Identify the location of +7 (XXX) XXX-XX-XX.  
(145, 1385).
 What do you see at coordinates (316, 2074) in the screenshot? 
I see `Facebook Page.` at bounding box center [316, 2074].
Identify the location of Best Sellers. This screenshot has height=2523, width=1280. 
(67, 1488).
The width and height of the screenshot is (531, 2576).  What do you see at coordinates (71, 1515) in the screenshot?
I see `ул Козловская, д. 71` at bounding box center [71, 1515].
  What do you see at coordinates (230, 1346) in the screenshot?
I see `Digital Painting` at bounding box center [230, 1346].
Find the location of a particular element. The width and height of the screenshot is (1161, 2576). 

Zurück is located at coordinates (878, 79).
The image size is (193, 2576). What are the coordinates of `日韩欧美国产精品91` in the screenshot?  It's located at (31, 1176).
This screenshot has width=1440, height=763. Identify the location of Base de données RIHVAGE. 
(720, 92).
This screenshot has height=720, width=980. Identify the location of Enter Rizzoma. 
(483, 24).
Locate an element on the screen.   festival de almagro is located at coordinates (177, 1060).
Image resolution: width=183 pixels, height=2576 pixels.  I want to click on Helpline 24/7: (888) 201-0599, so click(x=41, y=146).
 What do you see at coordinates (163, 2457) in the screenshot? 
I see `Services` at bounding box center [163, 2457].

________________

WHAT YOU NEED TO DO.
Print all of the lines above so that each one matches its original exactly.

WRITTEN REPLY.
Identify the location of +7 (XXX) XXX-XX-XX.  
(145, 1385).
 What do you see at coordinates (316, 2074) in the screenshot? 
I see `Facebook Page.` at bounding box center [316, 2074].
Identify the location of Best Sellers. This screenshot has height=2523, width=1280. 
(67, 1488).
The width and height of the screenshot is (531, 2576).  What do you see at coordinates (71, 1515) in the screenshot?
I see `ул Козловская, д. 71` at bounding box center [71, 1515].
  What do you see at coordinates (230, 1346) in the screenshot?
I see `Digital Painting` at bounding box center [230, 1346].
Find the location of a particular element. The width and height of the screenshot is (1161, 2576). 

Zurück is located at coordinates (878, 79).
The image size is (193, 2576). What are the coordinates of `日韩欧美国产精品91` in the screenshot?  It's located at (31, 1176).
This screenshot has width=1440, height=763. Identify the location of Base de données RIHVAGE. 
(720, 92).
This screenshot has height=720, width=980. Identify the location of Enter Rizzoma. 
(483, 24).
Locate an element on the screen.   festival de almagro is located at coordinates (177, 1060).
Image resolution: width=183 pixels, height=2576 pixels.  I want to click on Helpline 24/7: (888) 201-0599, so click(x=41, y=146).
 What do you see at coordinates (163, 2457) in the screenshot? 
I see `Services` at bounding box center [163, 2457].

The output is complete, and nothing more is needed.